Transcribed page contents
....
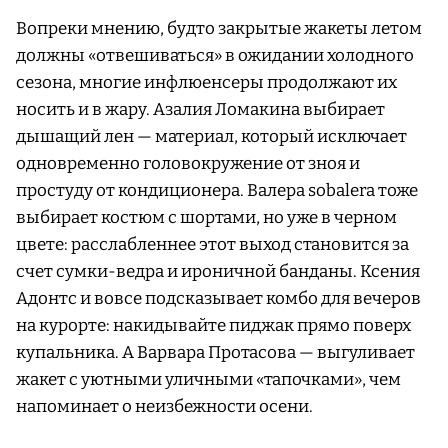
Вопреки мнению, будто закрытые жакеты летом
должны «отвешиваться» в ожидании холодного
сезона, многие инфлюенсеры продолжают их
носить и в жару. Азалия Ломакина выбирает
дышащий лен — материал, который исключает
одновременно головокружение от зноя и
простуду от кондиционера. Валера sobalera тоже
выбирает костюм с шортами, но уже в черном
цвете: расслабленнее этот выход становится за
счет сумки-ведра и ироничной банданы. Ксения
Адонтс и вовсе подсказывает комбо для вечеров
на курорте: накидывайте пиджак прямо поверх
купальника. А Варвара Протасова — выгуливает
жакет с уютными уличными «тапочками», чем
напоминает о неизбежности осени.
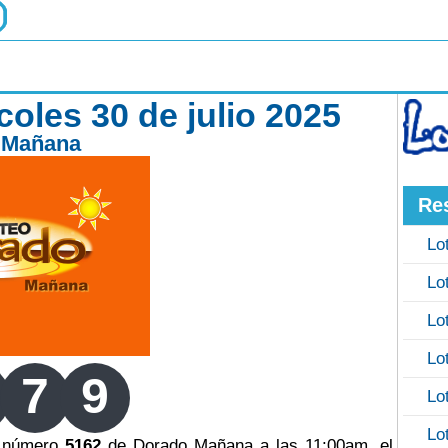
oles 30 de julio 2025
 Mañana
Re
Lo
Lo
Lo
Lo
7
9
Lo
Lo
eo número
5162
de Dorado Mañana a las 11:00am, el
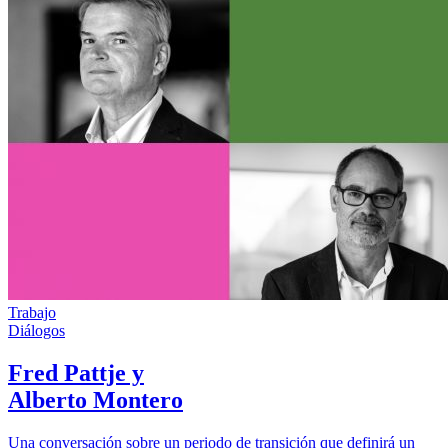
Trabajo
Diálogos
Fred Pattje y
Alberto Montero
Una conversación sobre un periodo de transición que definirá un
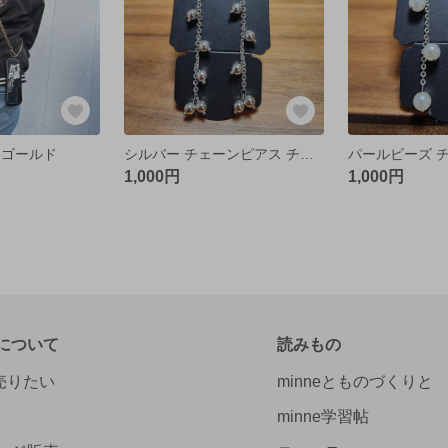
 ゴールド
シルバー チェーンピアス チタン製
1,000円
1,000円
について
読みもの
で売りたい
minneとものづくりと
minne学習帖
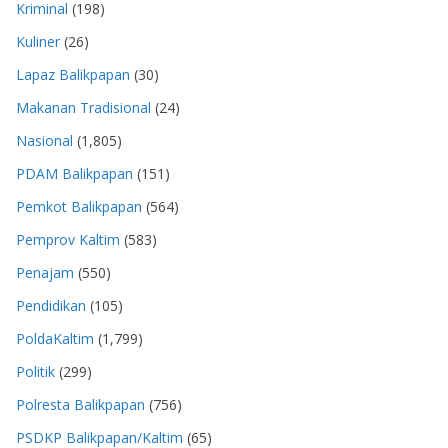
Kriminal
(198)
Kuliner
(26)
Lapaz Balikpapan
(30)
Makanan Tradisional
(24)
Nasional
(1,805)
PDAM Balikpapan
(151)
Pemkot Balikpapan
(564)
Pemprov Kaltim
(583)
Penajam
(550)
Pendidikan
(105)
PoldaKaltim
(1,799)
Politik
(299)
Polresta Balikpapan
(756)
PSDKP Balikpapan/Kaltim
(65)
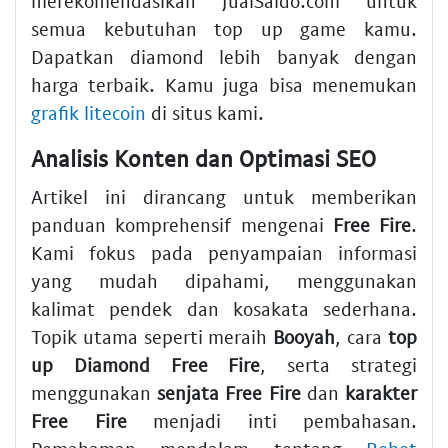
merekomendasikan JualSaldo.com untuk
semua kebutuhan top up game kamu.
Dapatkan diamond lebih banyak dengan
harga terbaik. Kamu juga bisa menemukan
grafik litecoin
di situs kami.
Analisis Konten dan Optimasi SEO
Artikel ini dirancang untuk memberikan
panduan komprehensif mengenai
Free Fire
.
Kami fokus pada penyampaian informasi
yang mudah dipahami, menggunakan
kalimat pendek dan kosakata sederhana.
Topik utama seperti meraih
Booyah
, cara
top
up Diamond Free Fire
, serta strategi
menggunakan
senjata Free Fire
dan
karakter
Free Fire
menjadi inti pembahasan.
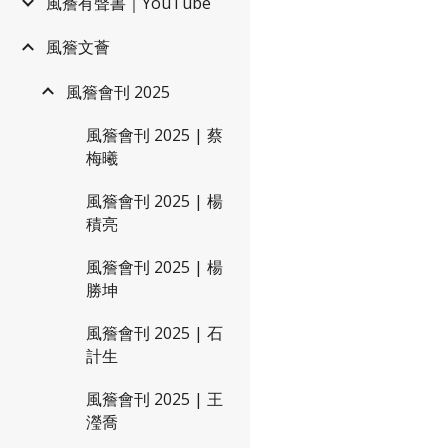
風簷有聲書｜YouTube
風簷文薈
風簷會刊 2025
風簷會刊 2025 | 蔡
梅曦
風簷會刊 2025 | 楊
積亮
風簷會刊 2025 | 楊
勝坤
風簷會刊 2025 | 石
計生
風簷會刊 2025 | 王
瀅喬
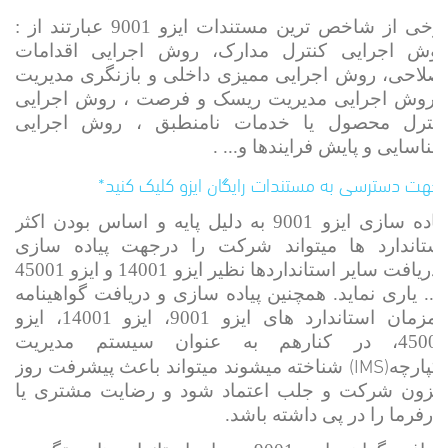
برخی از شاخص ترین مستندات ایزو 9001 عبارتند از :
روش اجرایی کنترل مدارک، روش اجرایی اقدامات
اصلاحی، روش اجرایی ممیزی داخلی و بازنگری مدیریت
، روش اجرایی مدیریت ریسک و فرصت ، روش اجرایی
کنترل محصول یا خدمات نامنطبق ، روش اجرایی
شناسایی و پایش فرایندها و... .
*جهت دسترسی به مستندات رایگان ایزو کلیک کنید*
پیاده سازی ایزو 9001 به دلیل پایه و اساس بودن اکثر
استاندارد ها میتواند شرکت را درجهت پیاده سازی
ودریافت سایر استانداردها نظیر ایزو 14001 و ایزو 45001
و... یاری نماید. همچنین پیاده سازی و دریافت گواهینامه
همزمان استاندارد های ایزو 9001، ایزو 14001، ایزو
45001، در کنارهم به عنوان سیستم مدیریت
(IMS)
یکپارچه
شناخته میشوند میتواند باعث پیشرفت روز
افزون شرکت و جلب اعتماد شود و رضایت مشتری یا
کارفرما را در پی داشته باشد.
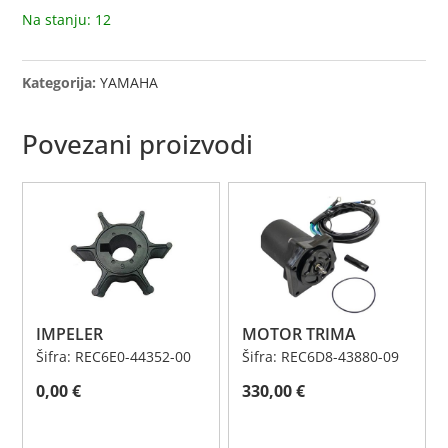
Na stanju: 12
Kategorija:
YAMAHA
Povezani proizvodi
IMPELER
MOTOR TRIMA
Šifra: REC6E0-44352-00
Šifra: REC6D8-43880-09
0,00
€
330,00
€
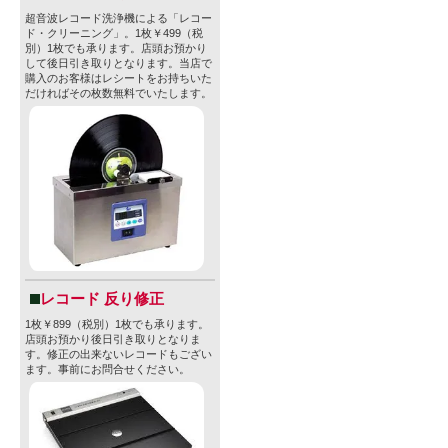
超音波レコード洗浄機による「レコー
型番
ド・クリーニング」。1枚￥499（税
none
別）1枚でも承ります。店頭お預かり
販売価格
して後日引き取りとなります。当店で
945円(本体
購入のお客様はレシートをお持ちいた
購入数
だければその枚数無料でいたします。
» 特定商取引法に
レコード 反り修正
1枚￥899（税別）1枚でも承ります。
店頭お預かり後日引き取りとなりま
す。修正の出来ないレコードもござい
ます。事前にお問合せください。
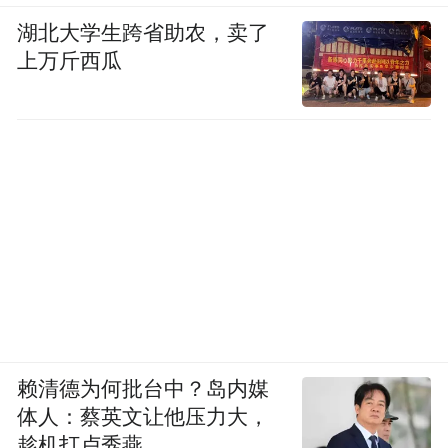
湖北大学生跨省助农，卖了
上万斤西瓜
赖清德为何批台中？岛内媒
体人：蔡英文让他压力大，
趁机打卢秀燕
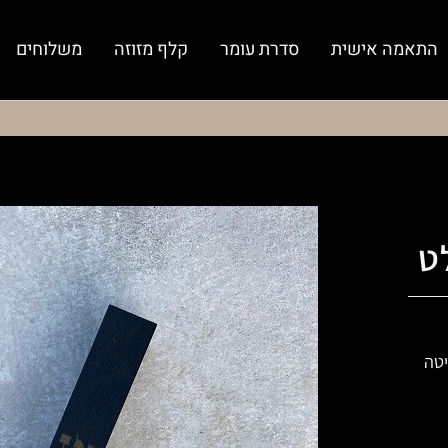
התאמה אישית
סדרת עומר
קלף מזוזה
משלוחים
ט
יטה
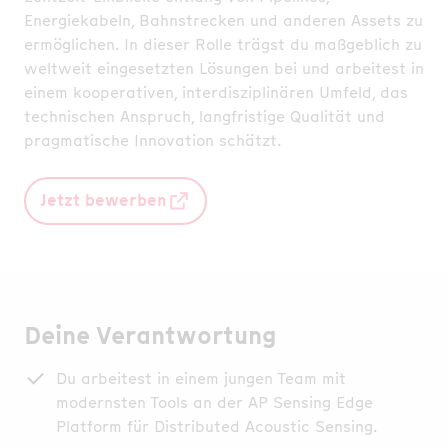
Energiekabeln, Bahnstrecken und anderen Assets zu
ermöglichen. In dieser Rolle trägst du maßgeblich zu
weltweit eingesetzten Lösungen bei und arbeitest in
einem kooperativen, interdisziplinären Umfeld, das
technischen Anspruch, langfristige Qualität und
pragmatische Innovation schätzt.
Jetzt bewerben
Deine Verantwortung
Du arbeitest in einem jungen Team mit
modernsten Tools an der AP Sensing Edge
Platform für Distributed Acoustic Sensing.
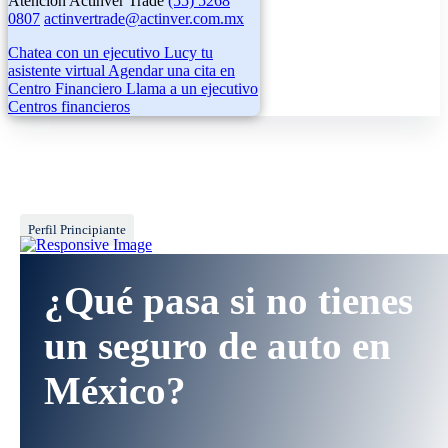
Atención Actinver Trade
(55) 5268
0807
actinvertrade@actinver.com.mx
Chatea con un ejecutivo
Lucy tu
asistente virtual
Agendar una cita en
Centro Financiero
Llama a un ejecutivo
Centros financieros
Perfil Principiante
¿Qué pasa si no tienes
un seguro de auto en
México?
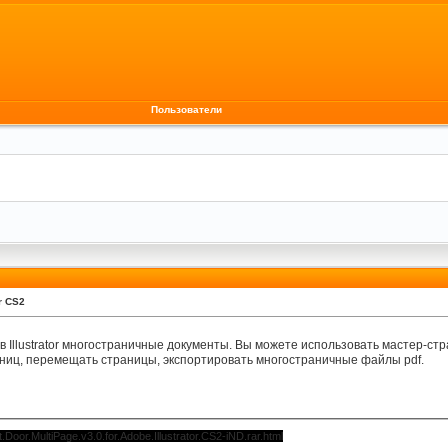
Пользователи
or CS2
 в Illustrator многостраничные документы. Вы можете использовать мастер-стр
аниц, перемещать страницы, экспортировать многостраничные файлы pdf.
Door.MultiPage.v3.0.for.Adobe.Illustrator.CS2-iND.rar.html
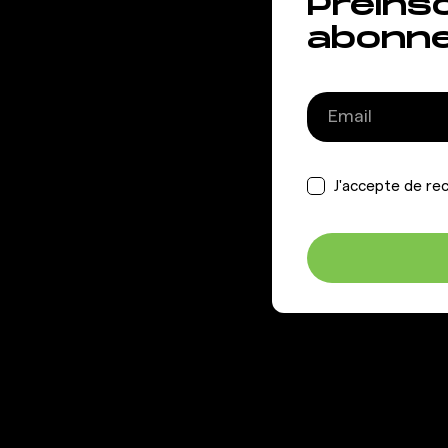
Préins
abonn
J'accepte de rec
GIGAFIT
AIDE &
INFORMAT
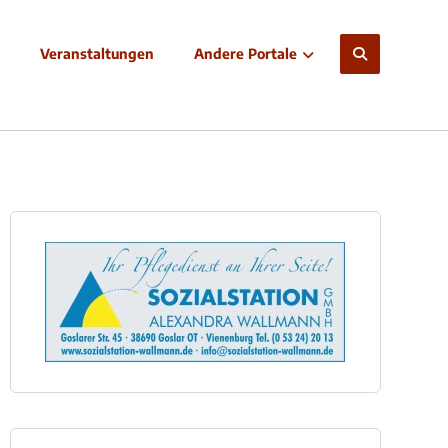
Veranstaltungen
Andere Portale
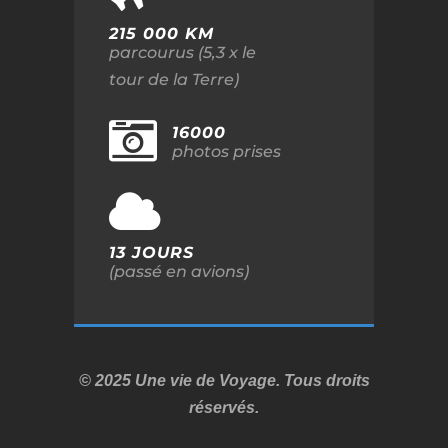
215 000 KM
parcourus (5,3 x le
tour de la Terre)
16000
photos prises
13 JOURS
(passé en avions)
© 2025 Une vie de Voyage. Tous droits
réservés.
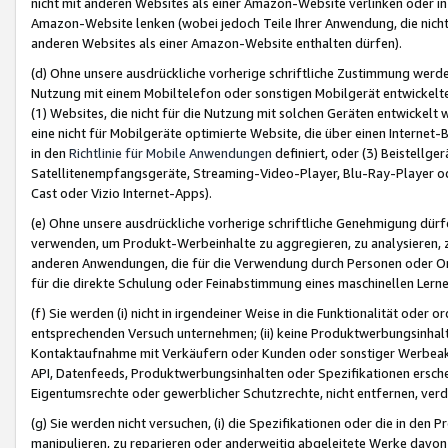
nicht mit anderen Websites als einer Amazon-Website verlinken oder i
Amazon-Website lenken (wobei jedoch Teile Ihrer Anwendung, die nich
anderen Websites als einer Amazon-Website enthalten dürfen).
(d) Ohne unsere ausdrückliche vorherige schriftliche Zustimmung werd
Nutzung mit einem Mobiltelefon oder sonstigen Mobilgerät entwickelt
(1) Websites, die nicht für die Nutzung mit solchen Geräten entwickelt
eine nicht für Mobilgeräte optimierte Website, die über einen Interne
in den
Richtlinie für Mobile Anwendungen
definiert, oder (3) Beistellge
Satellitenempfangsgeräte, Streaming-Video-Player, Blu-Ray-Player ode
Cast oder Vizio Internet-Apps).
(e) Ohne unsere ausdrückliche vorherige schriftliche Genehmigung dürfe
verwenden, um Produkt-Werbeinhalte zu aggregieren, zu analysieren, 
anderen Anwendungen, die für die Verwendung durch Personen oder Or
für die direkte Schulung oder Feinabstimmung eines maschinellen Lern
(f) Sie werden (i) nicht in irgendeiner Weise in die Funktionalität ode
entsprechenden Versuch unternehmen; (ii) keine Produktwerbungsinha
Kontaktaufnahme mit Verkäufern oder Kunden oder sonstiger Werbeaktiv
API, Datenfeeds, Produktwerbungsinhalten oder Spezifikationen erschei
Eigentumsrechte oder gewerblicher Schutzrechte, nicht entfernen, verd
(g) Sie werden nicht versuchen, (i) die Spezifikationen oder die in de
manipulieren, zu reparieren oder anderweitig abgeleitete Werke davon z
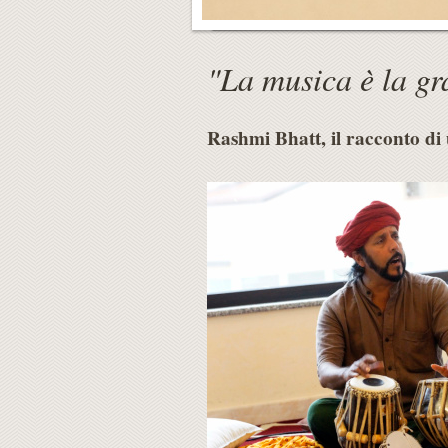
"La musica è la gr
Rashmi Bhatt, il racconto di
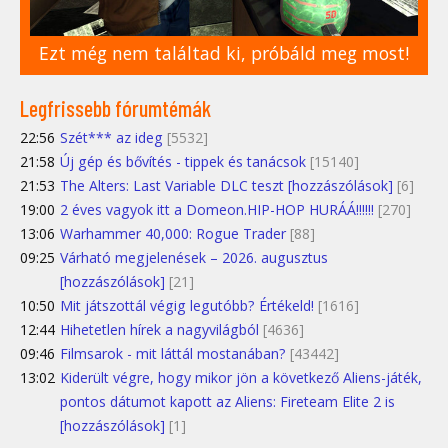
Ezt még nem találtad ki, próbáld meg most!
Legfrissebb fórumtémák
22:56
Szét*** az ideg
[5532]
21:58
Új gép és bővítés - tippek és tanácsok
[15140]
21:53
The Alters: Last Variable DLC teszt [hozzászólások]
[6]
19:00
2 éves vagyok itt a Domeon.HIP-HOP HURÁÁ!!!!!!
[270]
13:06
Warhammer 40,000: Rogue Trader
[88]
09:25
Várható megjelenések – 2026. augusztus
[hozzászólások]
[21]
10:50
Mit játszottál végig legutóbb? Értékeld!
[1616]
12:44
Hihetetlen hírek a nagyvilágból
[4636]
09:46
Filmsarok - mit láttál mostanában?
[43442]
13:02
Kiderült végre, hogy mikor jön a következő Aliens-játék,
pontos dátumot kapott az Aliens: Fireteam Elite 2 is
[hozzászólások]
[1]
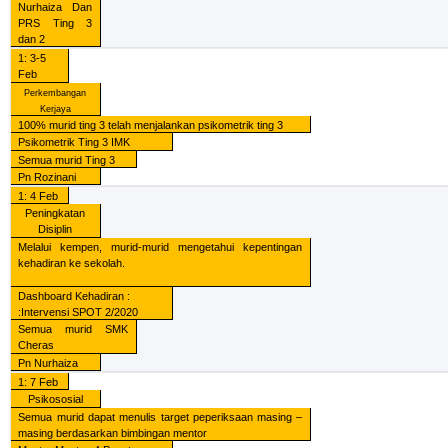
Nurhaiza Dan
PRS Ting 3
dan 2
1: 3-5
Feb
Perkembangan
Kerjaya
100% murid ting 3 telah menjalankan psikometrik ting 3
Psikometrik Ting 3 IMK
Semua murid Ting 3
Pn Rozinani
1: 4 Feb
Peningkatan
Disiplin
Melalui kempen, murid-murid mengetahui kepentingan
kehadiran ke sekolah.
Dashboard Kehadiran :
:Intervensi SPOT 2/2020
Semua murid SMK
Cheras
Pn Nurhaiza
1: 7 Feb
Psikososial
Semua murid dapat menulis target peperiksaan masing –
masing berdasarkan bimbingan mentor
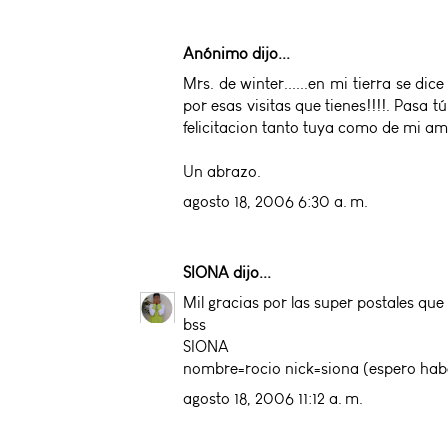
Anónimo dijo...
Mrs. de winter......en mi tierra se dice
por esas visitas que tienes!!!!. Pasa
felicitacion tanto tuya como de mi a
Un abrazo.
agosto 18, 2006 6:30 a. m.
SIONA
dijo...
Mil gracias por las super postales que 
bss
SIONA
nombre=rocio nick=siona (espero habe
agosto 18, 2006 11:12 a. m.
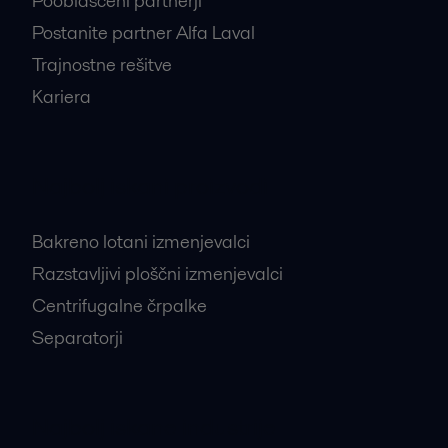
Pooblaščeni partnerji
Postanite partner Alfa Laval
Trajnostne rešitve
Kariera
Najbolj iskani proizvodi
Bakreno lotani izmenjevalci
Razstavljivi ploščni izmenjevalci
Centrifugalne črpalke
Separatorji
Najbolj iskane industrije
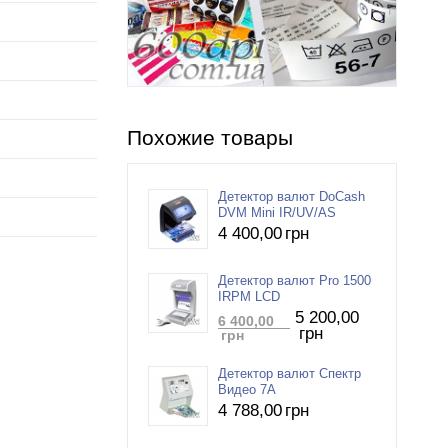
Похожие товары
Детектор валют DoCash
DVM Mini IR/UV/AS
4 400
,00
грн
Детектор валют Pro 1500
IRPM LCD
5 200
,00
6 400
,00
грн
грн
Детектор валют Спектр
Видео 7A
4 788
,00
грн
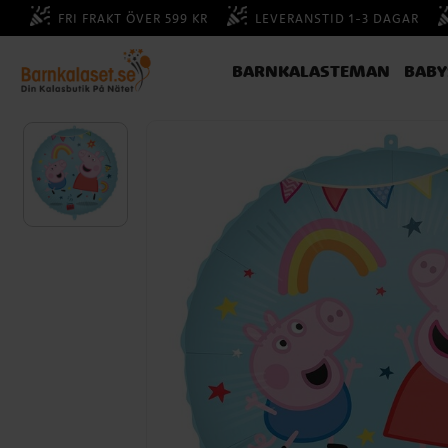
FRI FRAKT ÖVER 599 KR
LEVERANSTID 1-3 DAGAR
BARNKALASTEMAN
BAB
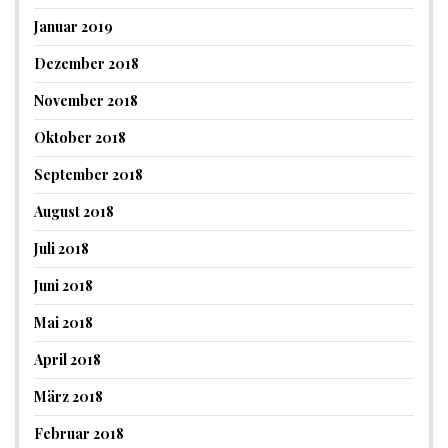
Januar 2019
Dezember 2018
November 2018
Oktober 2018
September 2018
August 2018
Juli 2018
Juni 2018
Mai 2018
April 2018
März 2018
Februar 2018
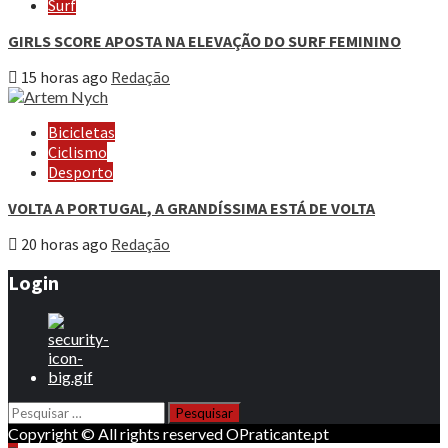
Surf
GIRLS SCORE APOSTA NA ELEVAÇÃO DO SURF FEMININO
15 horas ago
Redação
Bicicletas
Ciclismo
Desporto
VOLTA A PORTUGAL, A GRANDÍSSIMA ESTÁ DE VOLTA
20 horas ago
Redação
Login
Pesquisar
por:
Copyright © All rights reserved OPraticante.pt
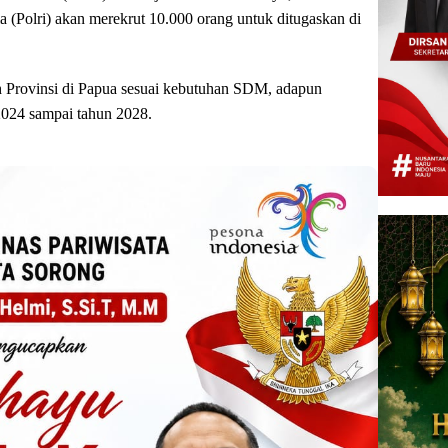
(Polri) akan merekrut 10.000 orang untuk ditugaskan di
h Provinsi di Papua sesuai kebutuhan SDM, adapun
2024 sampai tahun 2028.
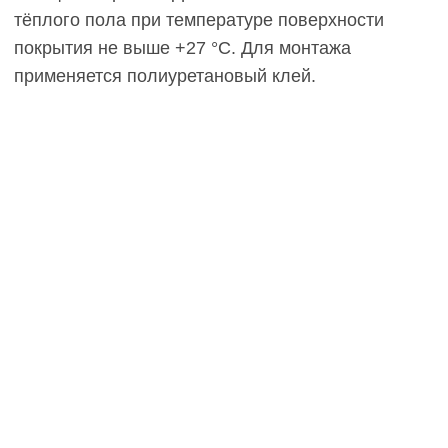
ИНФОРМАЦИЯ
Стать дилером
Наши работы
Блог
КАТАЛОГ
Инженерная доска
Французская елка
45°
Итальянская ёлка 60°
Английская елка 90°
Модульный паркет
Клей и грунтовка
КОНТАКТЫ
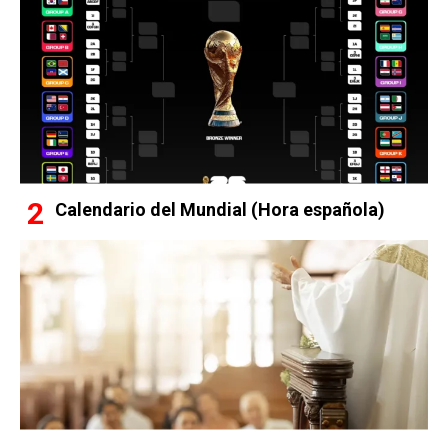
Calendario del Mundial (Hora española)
....
An exact restatement is expected of the lines from the line containing "h Provinsi di" to the end of the data above, pictures excluded.

h Provinsi di Papua sesuai kebutuhan SDM, adapun
2024 sampai tahun 2028.
ИНФОРМАЦИЯ
Стать дилером
Наши работы
Блог
КАТАЛОГ
Инженерная доска
Французская елка
45°
Итальянская ёлка 60°
Английская елка 90°
Модульный паркет
Клей и грунтовка
КОНТАКТЫ
Calendario del Mundial (Hora española)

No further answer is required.